Do I get a bright future?
My parents were part of an era that lived in that bubble often called the ‘American Dream.’ They thrived for many years on one income and I think their goals for themselves mostly came to fruition. They had the bubble, but I think for much of my life, I was inadvertently bursting that bubble. I rarely experienced the same fantasy country they originally saw or anticipated, and I think it was because of that emotional separation. That distance. All of the sociological ramifications. For all of the benefits and privileges I had, I was missing something essential: connection. There’s probably more things I could list, with investigation.
It does hurt my heart (or my pride?) that I couldn’t deliver a ‘dream come true’ moment for them. My dad wanted an engineer and he didn’t get that; my mom wanted a ballerina and she didn’t get that, either. You know the stereotype of immigrant children, how they’re expected to be successful and are almost scared to do otherwise? I was expected to succeed too, and become an excellent bit of offspring making her parents proud. People generally don’t talk about the kids of immigrants who are the fuck-ups. But there’s a few of us out there. I was a fuck-up.
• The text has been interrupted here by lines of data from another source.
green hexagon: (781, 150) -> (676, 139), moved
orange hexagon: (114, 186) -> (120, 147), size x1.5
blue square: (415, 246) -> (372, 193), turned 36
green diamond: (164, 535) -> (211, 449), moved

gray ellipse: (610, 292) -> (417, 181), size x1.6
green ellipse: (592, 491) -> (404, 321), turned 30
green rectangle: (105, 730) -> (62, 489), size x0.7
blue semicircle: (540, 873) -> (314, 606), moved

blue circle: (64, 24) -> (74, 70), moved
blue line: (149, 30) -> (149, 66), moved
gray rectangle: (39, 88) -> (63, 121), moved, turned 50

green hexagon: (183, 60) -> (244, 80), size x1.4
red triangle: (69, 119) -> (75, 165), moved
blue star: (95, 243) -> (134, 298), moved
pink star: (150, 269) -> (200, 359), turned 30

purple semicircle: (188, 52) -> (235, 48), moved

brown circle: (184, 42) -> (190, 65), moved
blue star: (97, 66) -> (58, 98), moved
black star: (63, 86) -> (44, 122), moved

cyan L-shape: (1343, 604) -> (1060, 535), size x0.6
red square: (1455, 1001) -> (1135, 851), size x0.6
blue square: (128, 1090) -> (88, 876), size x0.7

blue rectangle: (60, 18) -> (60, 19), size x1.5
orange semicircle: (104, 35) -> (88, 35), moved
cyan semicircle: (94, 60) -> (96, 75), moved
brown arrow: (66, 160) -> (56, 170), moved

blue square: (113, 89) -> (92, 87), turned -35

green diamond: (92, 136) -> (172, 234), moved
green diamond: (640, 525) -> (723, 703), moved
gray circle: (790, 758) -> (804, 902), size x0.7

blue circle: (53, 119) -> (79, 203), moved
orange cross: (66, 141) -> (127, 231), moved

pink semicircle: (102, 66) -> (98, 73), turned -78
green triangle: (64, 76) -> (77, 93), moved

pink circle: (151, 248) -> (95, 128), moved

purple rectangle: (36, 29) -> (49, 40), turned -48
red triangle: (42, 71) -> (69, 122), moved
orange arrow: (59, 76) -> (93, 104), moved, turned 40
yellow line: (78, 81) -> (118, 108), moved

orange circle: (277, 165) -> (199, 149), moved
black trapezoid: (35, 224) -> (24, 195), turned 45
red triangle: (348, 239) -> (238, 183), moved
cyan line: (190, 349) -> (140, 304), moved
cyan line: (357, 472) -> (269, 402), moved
However, I also feel like I broke free of unrealistic performative expectations, and that too is necessary work. Beneath the veneer, we were a dysfunctional family. I believe being a settler family made that inevitable. There is emotional, spiritual amends and labor involved in changing continents, and my parents did not do that work. It’s okay, they didn’t see the world that way in the 1960s.
But I’m doing that work now.
Maybe if the ship had been named something else, it would feel less harrowing, less like a world-crumbling moment in my family storytelling.
But it’s named after the freaking United States.
As far as metaphors go, does this mean my time is up? Is this the fire alarm saying head to the nearest exit?
This is where my mind goes blank. I don’t know how to answer my own line of questioning.
I still have the dress my mother wore in the photograph of my parents and sister on board. It’s made of silk and has a tear under the left armpit. The sleeves were redone with different material because of sweat stains. The zipper along the side gets stuck. I hang the dress on a door frame, remembering. Probably my mother wore it to the park or the store in my childhood, and I admired the shine and flash of crimson. The pattern still hurts my eyes but it was my mother’s dress, so I interpret that ache as something pleasant. The ship that brought this dress to the United States is sinking. And all of a sudden, I have grown so much older.